▸ **Task objective**:
Reproduce the whole listing word for word. Leave every image out.

▸ **Data provided**:
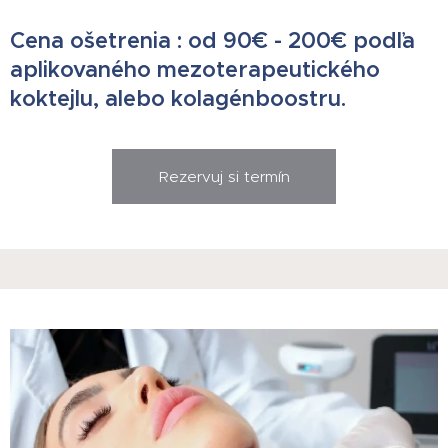
Cena ošetrenia : od 90€ - 200€ podľa
aplikovaného mezoterapeutického
koktejlu, alebo kolagénboostru.
Rezervuj si termín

▸ **Output**:
Cena ošetrenia : od 90€ - 200€ podľa
aplikovaného mezoterapeutického
koktejlu, alebo kolagénboostru.
Rezervuj si termín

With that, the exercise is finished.